Y otra noche: «De ti me habló una mañana Sor Catalina, y con lo que me dijo quedé tan enamorada, que sin haberte visto nunca, te conocía ya y estuve pensando en ti todo aquel día. Por la noche tuve un fuerte ataque y pegué muchos gritos, y no podían sujetarme. No era más que las ganas de verte y de tenerte a mi lado... Pues aunque nunca te había visto, ni sabía que existieras hasta que Sor Catalina me habló de ti, ya éramos antiguos conocidos, Pepe, pues yo me imaginaba que vendría un hombre muy fino y muy guapo a ser mi marido, y que me haría muchas fiestas, y que yo me abrasaría de amor por él... A solas conmigo, no tenía yo vergüenza, y sin hablar, decía todo lo que se me antojaba».
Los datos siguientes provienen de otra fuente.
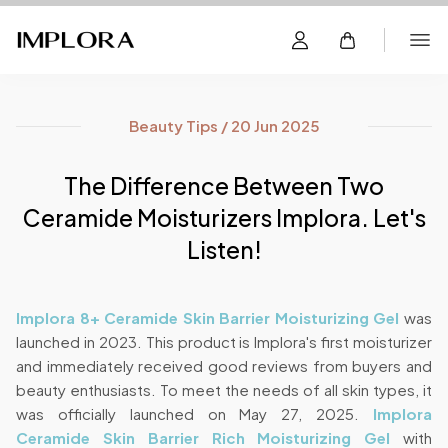
Beauty Tips / 20 Jun 2025
The Difference Between Two
Ceramide Moisturizers Implora. Let's
Listen!
Implora 8+ Ceramide Skin Barrier Moisturizing Gel
was
launched in 2023. This product is Implora's first moisturizer
and immediately received good reviews from buyers and
beauty enthusiasts. To meet the needs of all skin types, it
was officially launched on May 27, 2025.
Implora
Ceramide Skin Barrier Rich Moisturizing Gel
with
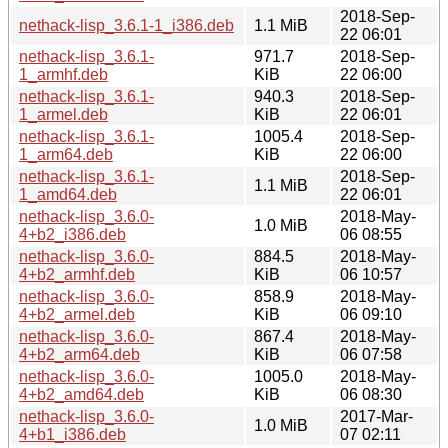
2018-Sep-
nethack-lisp_3.6.1-1_i386.deb
1.1 MiB
22 06:01
nethack-lisp_3.6.1-
971.7
2018-Sep-
1_armhf.deb
KiB
22 06:00
nethack-lisp_3.6.1-
940.3
2018-Sep-
1_armel.deb
KiB
22 06:01
nethack-lisp_3.6.1-
1005.4
2018-Sep-
1_arm64.deb
KiB
22 06:00
nethack-lisp_3.6.1-
2018-Sep-
1.1 MiB
1_amd64.deb
22 06:01
nethack-lisp_3.6.0-
2018-May-
1.0 MiB
4+b2_i386.deb
06 08:55
nethack-lisp_3.6.0-
884.5
2018-May-
4+b2_armhf.deb
KiB
06 10:57
nethack-lisp_3.6.0-
858.9
2018-May-
4+b2_armel.deb
KiB
06 09:10
nethack-lisp_3.6.0-
867.4
2018-May-
4+b2_arm64.deb
KiB
06 07:58
nethack-lisp_3.6.0-
1005.0
2018-May-
4+b2_amd64.deb
KiB
06 08:30
nethack-lisp_3.6.0-
2017-Mar-
1.0 MiB
4+b1_i386.deb
07 02:11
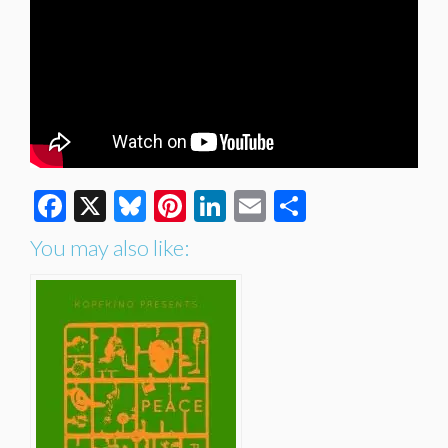
Facebook
X
Bluesky
Pinterest
LinkedIn
Email
Share
You may also like:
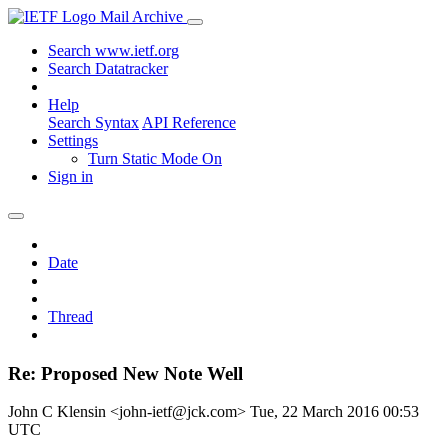
Mail Archive
Search www.ietf.org
Search Datatracker
Help
Search Syntax
API Reference
Settings
Turn Static Mode On
Sign in
Date
Thread
Re: Proposed New Note Well
John C Klensin <john-ietf@jck.com>
Tue, 22 March 2016 00:53
UTC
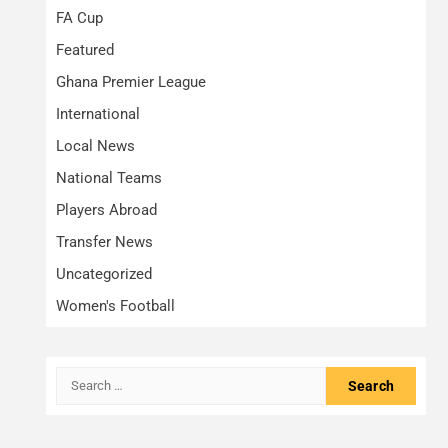
FA Cup
Featured
Ghana Premier League
International
Local News
National Teams
Players Abroad
Transfer News
Uncategorized
Women's Football
Search
for:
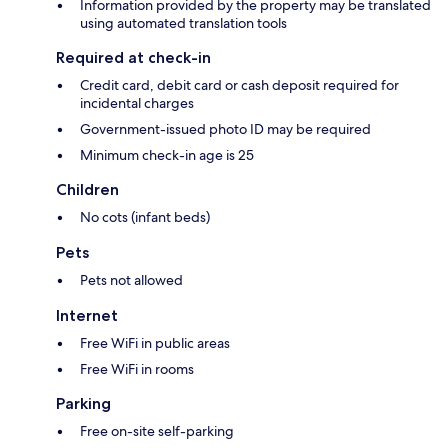
Information provided by the property may be translated
using automated translation tools
Required at check-in
Credit card, debit card or cash deposit required for
incidental charges
Government-issued photo ID may be required
Minimum check-in age is 25
Children
No cots (infant beds)
Pets
Pets not allowed
Internet
Free WiFi in public areas
Free WiFi in rooms
Parking
Free on-site self-parking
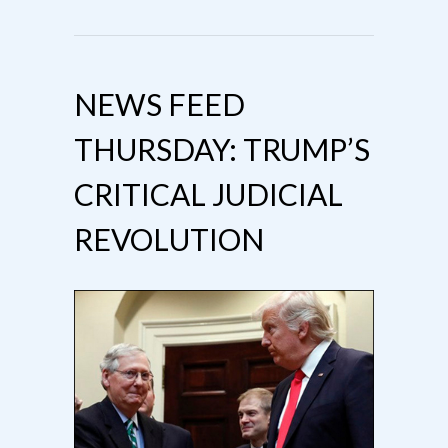
NEWS FEED
THURSDAY: TRUMP’S
CRITICAL JUDICIAL
REVOLUTION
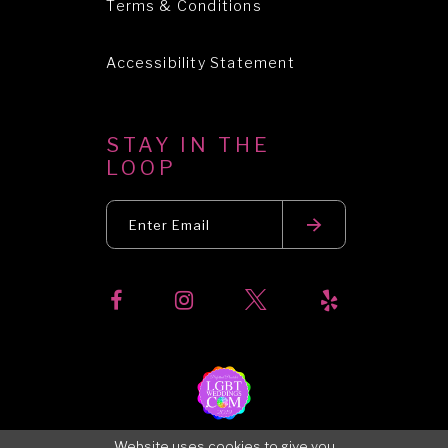
Terms & Conditions
Accessibility Statement
STAY IN THE
LOOP
Website uses cookies to give you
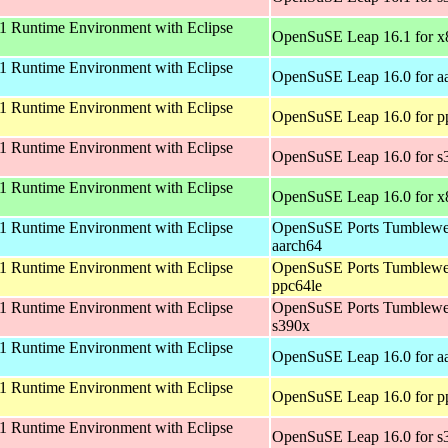
 Runtime Environment with Eclipse
OpenSuSE Leap 16.1 for 
 Runtime Environment with Eclipse
OpenSuSE Leap 16.0 for a
 Runtime Environment with Eclipse
OpenSuSE Leap 16.0 for p
 Runtime Environment with Eclipse
OpenSuSE Leap 16.0 for s
 Runtime Environment with Eclipse
OpenSuSE Leap 16.0 for 
 Runtime Environment with Eclipse
OpenSuSE Ports Tumblewe
aarch64
 Runtime Environment with Eclipse
OpenSuSE Ports Tumblewe
ppc64le
 Runtime Environment with Eclipse
OpenSuSE Ports Tumblewe
s390x
 Runtime Environment with Eclipse
OpenSuSE Leap 16.0 for a
 Runtime Environment with Eclipse
OpenSuSE Leap 16.0 for p
 Runtime Environment with Eclipse
OpenSuSE Leap 16.0 for s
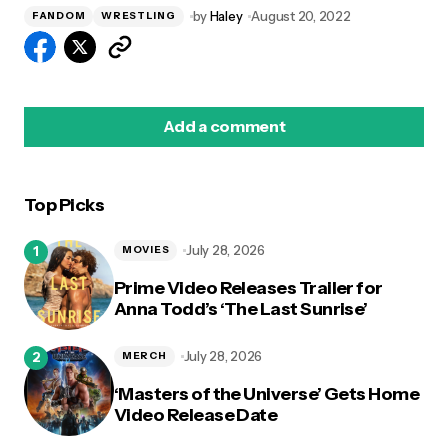
by
Haley
August 20, 2022
FANDOM
WRESTLING
Add a comment
Top Picks
logged in
July 28, 2026
MOVIES
Prime Video Releases Trailer for
Anna Todd’s ‘The Last Sunrise’
July 28, 2026
MERCH
‘Masters of the Universe’ Gets Home
Video Release Date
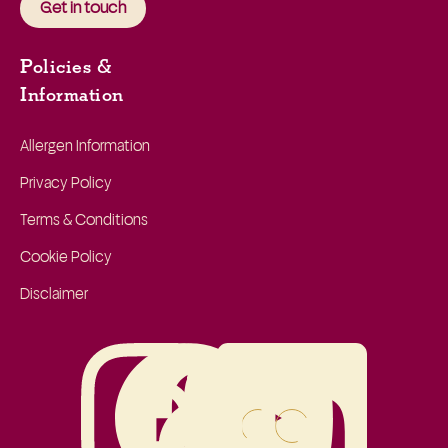
Get in touch
Policies &
Information
Allergen Information
Privacy Policy
Terms & Conditions
Cookie Policy
Disclaimer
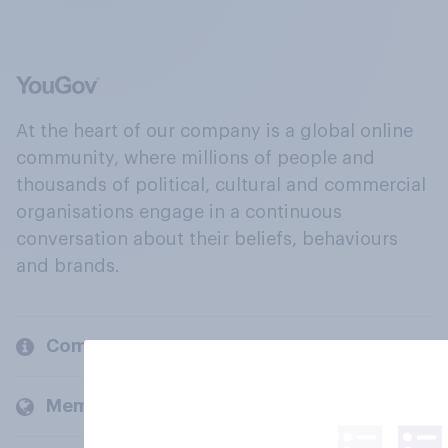
At the heart of our company is a global online
community, where millions of people and
thousands of political, cultural and commercial
organisations engage in a continuous
conversation about their beliefs, behaviours
and brands.
Company
Members and clients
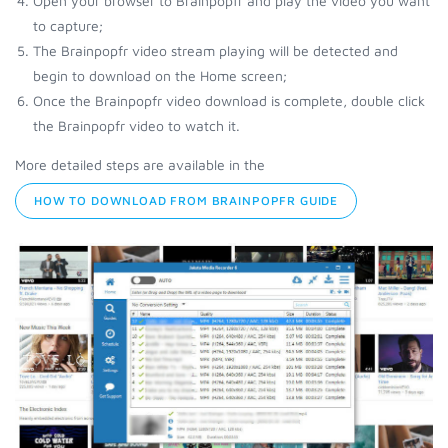
Open your browser to Brainpopfr and play the video you want
to capture;
The Brainpopfr video stream playing will be detected and
begin to download on the Home screen;
Once the Brainpopfr video download is complete, double click
the Brainpopfr video to watch it.
More detailed steps are available in the
HOW TO DOWNLOAD FROM BRAINPOPFR GUIDE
Y otra noche: «Cuando nos visitaste por primera vez, la impresión que recibí fue de que eras como un ángel con levita, corbata, y lo demás que vestís los hombres... Por la noche no hacía más que llorar, llorar, y a nadie quería decir el motivo de lo afligidísima que estaba. Pero mi tía Josefa, que es la que me adivina cuanto pienso, se acostó conmigo, me arrulló como a un niño, y dándome golpecitos en la espalda, me decía: 'No llores, boba, que con él te casarás, quiera o no quiera'. Por lo visto, tú no querías, Pepe. Ya sé la razón: tu delicadeza, tus escrúpulos de caballero por ser yo más rica que tú. Bien me lo dio a entender la Madre Catalina una tarde, pintándote como el dechado de la caballerosidad, con lo que mi amor por ti fue ya locura. Una noche mordí las almohadas y las desgarré con mis dientes... Otra me tiré al suelo, y descalza, a obscuras, anduve a gatas por mi alcoba buscando un botón de tu chaleco que se te cayó el día de tu primera comida en casa. Yo lo había recogido sin que nadie me viera, y lo puse debajo de mi almohada. Con las vueltas que di, sin poder dormir, se me cayó... Habías de verme como una cuadrúpeda buscando el botón... Pues mira, lo encontré: en un relicario lo guardo... Lo encontré hozando en el suelo como los cochinos... lo descubrí por el olor, o no sé por qué... Ya ves cuánto te quería... Yo confiaba en las promesas de tu hermana, que siempre me decía: 'Dios lo hará, Dios lo hará'. Y acertó la santa señora, porque Dios lo hizo, y ahora te tengo bien cogidito... y ya no te me escapas, Pepillo; ya no te me escapas, ratón mío... que tu gata tiene las uñas muy listas y... aunque juegue contigo, no creas que te me vas, no... porque te cazo, te cojo, te aprieto, te como, te trago...».